These memories are all he has left. And he fears the day he starts forgetting what Jean smelled like, how he smiled, how he looked. He knows it’s inevitable - his mother is only a fuzzy figure in his memories, the smell of rosewater and vanilla the only things, so many years after her death,  sparking any sort of remembrance of her. He can barely remember what she sounded like, and no force on earth could help him recall what his mother looked like. All he had left of her was her smell.

He doesn’t want that for Jean. 

Yuri wants every memory, every moment, so deeply burned into his memory, it becomes a part of him.

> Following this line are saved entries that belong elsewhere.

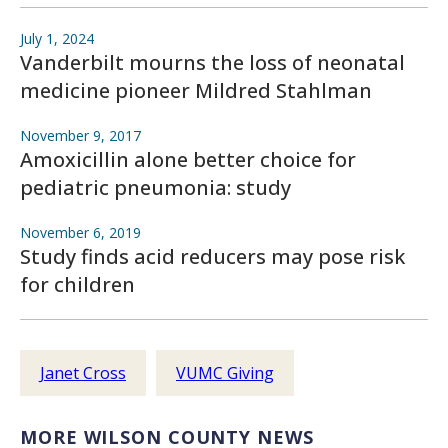
July 1, 2024
Vanderbilt mourns the loss of neonatal
medicine pioneer Mildred Stahlman
November 9, 2017
Amoxicillin alone better choice for
pediatric pneumonia: study
November 6, 2019
Study finds acid reducers may pose risk
for children
Janet Cross
VUMC Giving
MORE WILSON COUNTY NEWS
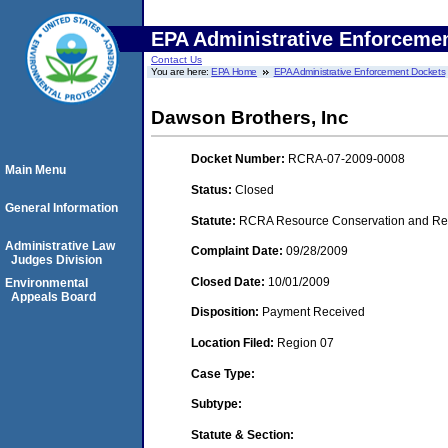
EPA Administrative Enforceme
Contact Us
You are here:
EPA Home
EPA Administrative Enforcement Dockets
Dawson Brothers, Inc
Docket Number:
RCRA-07-2009-0008
Main Menu
Status:
Closed
General Information
Statute:
RCRA Resource Conservation and Reco
Administrative Law
Complaint Date:
09/28/2009
Judges Division
Closed Date:
10/01/2009
Environmental
Appeals Board
Disposition:
Payment Received
Location Filed:
Region 07
Case Type:
Subtype:
Statute & Section:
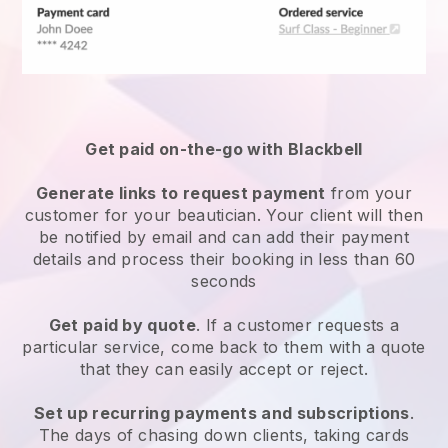
Get paid on-the-go with
Blackbell
Generate links to request payment
from your
customer
for your beautician.
Your client will then
be notified by email and can add their payment
details and process their booking in less than 60
seconds
Get paid by quote
. If a customer requests a
particular service, come back to them with a quote
that they can easily accept or reject.
Set up recurring payments and subscriptions
.
The days of chasing down clients, taking cards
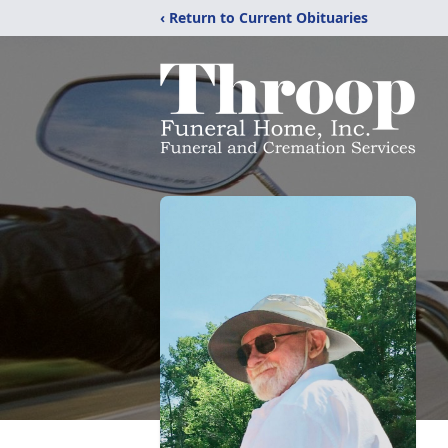
‹ Return to Current Obituaries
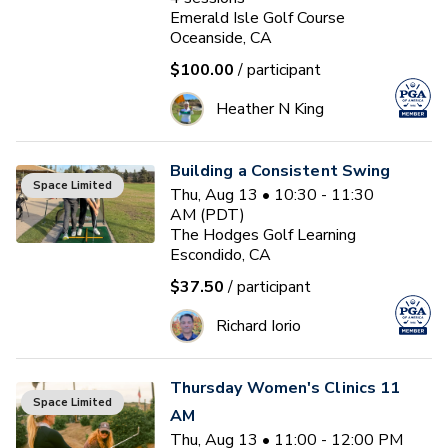
Emerald Isle Golf Course
Oceanside, CA
$100.00
/ participant
Heather N King
Building a Consistent Swing
Space Limited
Thu, Aug 13 • 10:30 - 11:30
AM (PDT)
The Hodges Golf Learning
Escondido, CA
$37.50
/ participant
Richard Iorio
Thursday Women's Clinics 11
Space Limited
AM
Thu, Aug 13 • 11:00 - 12:00 PM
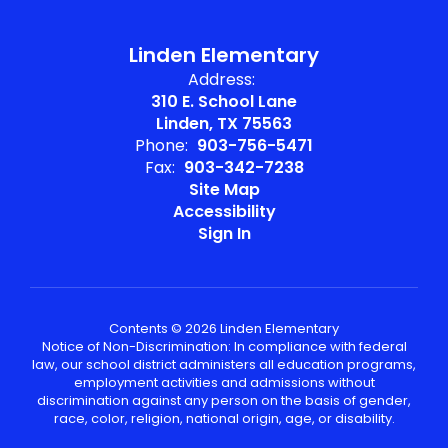
Linden Elementary
Address:
310 E. School Lane
Linden, TX 75563
Phone:
903-756-5471
Fax:
903-342-7238
Site Map
Accessibility
Sign In
Contents © 2026 Linden Elementary
Notice of Non-Discrimination: In compliance with federal
law, our school district administers all education programs,
employment activities and admissions without
discrimination against any person on the basis of gender,
race, color, religion, national origin, age, or disability.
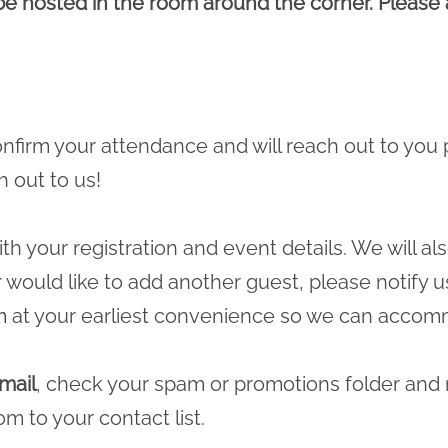
 be hosted in the room around the corner. Please a
 confirm your attendance and will reach out to you 
h out to us!
ith your registration and event details. We will a
r would like to add another guest, please notify u
m
at your earliest convenience so we can accomm
mail
, check your spam or promotions folder and
com
to your contact list.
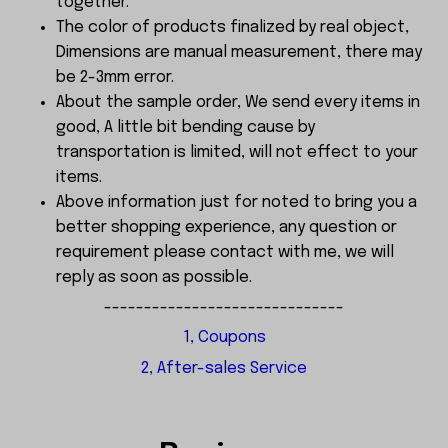
together.
The color of products finalized by real object,
Dimensions are manual measurement, there may
be 2-3mm error.
About the sample order, We send every items in
good, A little bit bending cause by
transportation is limited, will not effect to your
items.
Above information just for noted to bring you a
better shopping experience, any question or
requirement please contact with me, we will
reply as soon as possible.
------------------------------
1, Coupons
2, After-sales Service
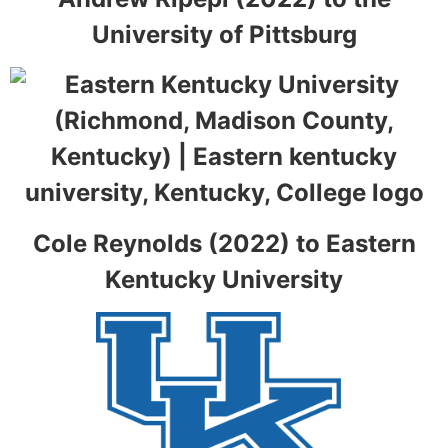
University of Pittsburg
Cole Reynolds (2022) to Eastern
Kentucky University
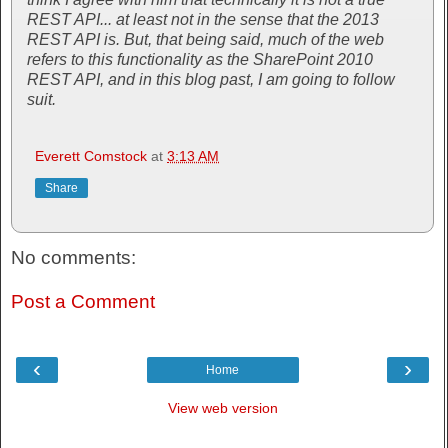
REST API... at least not in the sense that the 2013
REST API is. But, that being said, much of the web
refers to this functionality as the SharePoint 2010
REST API, and in this blog past, I am going to follow
suit.
Everett Comstock
at
3:13 AM
Share
No comments:
Post a Comment
‹
›
Home
View web version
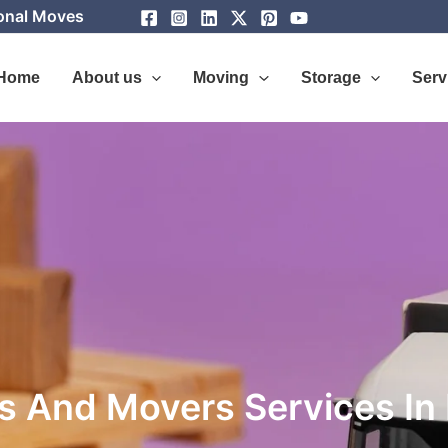
ional Moves
Home
About us
Moving
Storage
Serv
s And Movers Services In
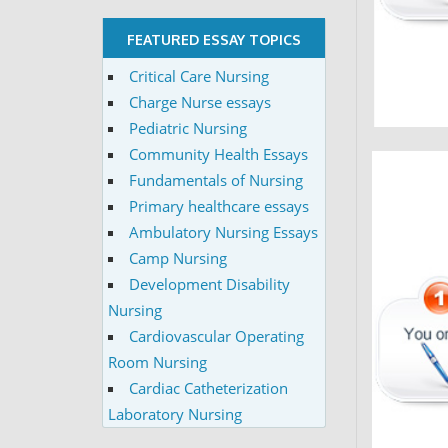
FEATURED ESSAY TOPICS
Critical Care Nursing
Charge Nurse essays
Pediatric Nursing
Community Health Essays
Fundamentals of Nursing
Primary healthcare essays
Ambulatory Nursing Essays
Camp Nursing
Development Disability
Nursing
Cardiovascular Operating
Room Nursing
Cardiac Catheterization
Laboratory Nursing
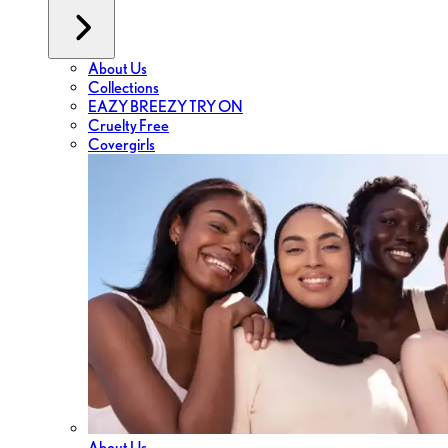
About Us
Collections
EAZY BREEZY TRY ON
Cruelty Free
Covergirls
About Us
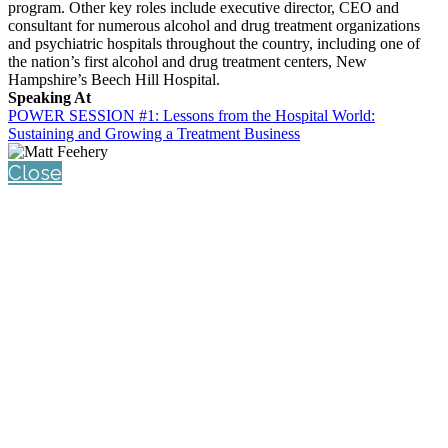
program. Other key roles include executive director, CEO and
consultant for numerous alcohol and drug treatment organizations
and psychiatric hospitals throughout the country, including one of
the nation’s first alcohol and drug treatment centers, New
Hampshire’s Beech Hill Hospital.
Speaking At
POWER SESSION #1: Lessons from the Hospital World:
Sustaining and Growing a Treatment Business
Close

Jean’s smile, his smell, the glow of his skin in the morning sun - he makes a selfish promise to claw into these memories and jealously guard it from the monster that is time and forgetfulness. 

So he locks himself away, from the friends and family who have stuck around and tried so hard to get Yuri out of their home - out of their bedroom. 

Their home. Their bedroom. His home. His bedroom.

Which is it any more?

He keeps himself away, buries himself in his memories of Jean. In these memories where he is still happy, where Jean is still alive. Who cares about reality? Reality is cruel and ugly and reality doesn’t have Jean.

He eyes the now empty bottle of vodka, rolling on the floor by the nightstand.

He won’t forget Jean.

But maybe he can make himself forget that Jean is dead.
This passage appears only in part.